Job Summary
The Resiliency Engineer will play a key role in ensuring the reliability, performance, and scalability of enterprise applications.
This role involves designing and executing load and performance tests, analyzing system and infrastructure behavior, and supporting reliability engineering practices across cloud-native environments.
The engineer will contribute to internal toolsets, support performance investigations across Kubernetes and cloud platforms, and collaborate with cross-functional teams to drive system-wide reliability improvements.
Key Responsibilities
Design, develop, and execute load and performance tests across enterprise services.
Contribute to internal tool development that includes API endpoints, analytics, and reporting functionality.
Apply object-oriented programming principles and coding best practices.
Build and maintain pipelines using Azure DevOps and Kubernetes.
Monitor and analyze performance using Datadog, Grafana, and Splunk.
Track performance and reliability metrics including resource utilization, latency, and error rates.
Diagnose issues across infrastructure layers, especially Kubernetes environments.
Investigate interactions between infrastructure components to identify anomalies and reliability risks.
Provide recommendations to Application Development and Cloud teams regarding Kubernetes resource sizing and optimization.
Partner with DevOps and SRE teams to performance test features and support product development efforts.
Collaborate with teams to understand the impact of backend changes and verify feature reliability.
Document and interpret complex architecture interactions with team members.
Required Qualifications
3+ years of experience in performance engineering, software development, SRE, or DevOps roles.

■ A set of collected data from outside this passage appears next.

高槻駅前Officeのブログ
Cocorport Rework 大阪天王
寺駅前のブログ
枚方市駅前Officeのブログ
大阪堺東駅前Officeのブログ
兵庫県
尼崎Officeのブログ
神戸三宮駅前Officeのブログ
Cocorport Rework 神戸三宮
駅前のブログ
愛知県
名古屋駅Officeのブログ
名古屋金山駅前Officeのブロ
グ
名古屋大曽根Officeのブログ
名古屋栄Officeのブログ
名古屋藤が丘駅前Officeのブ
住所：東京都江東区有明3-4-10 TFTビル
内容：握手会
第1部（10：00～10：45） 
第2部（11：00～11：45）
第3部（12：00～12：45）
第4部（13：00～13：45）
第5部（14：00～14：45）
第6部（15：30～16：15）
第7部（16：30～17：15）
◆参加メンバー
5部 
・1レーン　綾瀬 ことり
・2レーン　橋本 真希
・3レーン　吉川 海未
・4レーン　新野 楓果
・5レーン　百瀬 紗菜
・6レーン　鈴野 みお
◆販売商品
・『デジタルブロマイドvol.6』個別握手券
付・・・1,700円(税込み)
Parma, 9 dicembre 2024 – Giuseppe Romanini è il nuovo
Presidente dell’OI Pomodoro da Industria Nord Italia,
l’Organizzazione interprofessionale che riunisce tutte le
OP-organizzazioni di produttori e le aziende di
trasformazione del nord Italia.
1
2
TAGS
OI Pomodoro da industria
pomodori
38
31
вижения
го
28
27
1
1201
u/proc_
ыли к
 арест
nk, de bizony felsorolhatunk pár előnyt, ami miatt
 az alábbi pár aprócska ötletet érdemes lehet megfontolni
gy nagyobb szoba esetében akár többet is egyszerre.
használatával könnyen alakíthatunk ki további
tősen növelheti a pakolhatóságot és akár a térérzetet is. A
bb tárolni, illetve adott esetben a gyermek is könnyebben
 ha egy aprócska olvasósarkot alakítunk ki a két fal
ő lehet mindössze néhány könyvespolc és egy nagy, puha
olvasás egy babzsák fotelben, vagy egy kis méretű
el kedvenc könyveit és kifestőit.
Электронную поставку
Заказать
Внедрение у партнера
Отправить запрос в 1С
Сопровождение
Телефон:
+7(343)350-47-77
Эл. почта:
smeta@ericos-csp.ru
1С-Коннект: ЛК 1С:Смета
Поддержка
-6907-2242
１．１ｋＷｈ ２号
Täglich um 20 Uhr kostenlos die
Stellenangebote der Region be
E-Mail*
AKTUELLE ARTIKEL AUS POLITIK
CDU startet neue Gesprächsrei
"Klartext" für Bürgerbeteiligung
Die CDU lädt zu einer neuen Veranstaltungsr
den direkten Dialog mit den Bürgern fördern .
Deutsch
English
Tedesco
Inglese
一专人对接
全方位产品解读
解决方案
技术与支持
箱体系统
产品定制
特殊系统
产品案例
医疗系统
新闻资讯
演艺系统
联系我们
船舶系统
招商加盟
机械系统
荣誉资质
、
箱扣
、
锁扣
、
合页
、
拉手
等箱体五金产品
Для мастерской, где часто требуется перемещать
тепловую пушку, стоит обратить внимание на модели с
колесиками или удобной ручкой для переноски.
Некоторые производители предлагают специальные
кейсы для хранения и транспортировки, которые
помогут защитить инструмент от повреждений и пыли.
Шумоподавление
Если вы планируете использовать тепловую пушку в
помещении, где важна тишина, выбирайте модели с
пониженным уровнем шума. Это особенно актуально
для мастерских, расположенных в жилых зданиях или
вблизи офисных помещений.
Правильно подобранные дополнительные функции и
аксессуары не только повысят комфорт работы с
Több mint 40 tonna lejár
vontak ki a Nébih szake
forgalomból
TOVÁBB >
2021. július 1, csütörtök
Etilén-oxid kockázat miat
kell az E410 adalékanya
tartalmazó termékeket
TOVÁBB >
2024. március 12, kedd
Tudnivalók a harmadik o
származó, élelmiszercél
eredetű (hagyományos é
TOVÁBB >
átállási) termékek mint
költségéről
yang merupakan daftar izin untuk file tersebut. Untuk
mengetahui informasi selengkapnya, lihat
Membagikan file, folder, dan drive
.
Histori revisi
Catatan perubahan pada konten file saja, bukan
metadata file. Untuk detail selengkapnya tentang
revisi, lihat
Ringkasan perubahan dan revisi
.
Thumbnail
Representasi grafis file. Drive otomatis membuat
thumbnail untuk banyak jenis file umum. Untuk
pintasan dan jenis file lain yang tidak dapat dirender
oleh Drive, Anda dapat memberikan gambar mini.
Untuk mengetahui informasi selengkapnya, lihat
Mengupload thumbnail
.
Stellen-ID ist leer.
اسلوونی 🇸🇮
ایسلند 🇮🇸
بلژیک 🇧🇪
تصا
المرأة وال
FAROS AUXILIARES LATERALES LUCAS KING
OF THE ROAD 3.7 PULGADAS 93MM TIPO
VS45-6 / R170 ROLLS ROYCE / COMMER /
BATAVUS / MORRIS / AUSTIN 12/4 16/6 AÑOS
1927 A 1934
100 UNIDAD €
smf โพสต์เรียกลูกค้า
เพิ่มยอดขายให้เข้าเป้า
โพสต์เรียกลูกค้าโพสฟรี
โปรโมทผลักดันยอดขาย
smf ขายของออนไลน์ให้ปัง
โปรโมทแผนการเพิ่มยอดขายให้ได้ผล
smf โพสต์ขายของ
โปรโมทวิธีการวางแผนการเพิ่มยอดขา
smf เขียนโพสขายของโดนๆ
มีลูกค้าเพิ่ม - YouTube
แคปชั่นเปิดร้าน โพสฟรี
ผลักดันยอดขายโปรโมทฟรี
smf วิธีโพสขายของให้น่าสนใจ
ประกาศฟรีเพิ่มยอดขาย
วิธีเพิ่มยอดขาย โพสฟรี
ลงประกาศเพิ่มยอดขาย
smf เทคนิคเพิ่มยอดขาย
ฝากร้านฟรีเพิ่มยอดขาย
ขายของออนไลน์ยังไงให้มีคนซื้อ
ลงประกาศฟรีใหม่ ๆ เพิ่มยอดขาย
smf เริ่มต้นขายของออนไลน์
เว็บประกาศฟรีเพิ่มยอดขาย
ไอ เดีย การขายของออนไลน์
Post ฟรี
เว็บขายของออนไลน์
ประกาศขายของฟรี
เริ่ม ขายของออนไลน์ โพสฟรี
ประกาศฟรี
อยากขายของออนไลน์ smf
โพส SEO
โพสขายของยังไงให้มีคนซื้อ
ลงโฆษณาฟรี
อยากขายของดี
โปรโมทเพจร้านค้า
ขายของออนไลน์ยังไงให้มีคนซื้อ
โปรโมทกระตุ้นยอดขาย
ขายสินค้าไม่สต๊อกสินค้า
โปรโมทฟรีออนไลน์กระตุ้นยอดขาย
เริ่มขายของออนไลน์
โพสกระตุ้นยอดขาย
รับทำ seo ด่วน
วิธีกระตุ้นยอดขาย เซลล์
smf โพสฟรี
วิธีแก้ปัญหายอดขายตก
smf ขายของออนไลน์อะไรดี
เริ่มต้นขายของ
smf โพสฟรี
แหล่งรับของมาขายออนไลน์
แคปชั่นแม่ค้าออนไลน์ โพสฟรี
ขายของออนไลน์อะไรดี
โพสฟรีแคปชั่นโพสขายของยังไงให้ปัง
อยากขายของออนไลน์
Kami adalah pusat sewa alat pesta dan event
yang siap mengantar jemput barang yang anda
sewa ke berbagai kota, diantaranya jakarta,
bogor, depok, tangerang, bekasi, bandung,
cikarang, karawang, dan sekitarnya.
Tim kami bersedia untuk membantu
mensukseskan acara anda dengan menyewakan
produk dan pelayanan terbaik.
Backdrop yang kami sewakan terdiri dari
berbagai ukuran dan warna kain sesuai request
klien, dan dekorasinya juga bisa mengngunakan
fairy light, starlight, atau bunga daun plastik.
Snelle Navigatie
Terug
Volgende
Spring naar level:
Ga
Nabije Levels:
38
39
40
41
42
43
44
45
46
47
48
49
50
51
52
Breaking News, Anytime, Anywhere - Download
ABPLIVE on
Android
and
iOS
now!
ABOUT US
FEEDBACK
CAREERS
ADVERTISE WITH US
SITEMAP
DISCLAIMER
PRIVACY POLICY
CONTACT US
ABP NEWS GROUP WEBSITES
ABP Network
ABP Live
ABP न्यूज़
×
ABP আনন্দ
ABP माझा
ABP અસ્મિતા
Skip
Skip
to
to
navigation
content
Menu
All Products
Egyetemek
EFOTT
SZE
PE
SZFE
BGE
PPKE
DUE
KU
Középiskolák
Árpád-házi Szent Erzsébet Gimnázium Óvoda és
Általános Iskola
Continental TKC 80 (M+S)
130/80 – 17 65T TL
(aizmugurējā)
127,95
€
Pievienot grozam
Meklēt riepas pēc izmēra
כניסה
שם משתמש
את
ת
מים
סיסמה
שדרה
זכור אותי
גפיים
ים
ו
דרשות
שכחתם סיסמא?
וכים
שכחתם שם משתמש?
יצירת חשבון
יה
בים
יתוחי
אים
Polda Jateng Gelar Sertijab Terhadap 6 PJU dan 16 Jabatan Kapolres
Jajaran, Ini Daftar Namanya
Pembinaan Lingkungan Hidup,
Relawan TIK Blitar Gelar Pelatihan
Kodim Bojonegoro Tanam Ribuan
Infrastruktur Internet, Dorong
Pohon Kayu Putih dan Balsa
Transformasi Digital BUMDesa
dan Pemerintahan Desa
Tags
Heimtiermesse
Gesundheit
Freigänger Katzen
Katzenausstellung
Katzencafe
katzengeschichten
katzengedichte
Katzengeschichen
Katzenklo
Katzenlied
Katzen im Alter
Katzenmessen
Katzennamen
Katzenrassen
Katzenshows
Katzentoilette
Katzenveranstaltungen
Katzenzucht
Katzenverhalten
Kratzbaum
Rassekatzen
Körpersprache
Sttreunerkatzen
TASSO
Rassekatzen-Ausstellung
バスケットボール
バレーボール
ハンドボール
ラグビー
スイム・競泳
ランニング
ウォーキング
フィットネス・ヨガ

Strong coding and scripting experience with JavaScript, TypeScript, and Node.js (other languages acceptable based on proficiency).
Hands-on experience with Kubernetes and familiarity with containers; exposure to Terraform or Helm is a plus.
Experience working with cloud platforms; Azure preferred, with acceptable exposure to AWS or Google Cloud.
Working knowledge of observability tools such as Datadog, Grafana, or Splunk.
Understanding of core performance and reliability metrics including utilization, response times, and error rates.
Demonstrated ability to learn new technologies quickly.
Strong communication and interpersonal skills for cross-functional collaboration.
Preferred Qualifications
Experience with performance testing tools such as LoadRunner DevWeb, LoadRunner Cloud, Locust, k6, or similar tools.
Strong Python experience.
Experience with Power BI or similar reporting tools.
Exposure to or interest in Chaos Engineering methodologies.
Understanding of or interest in using AI tools for workflow automation.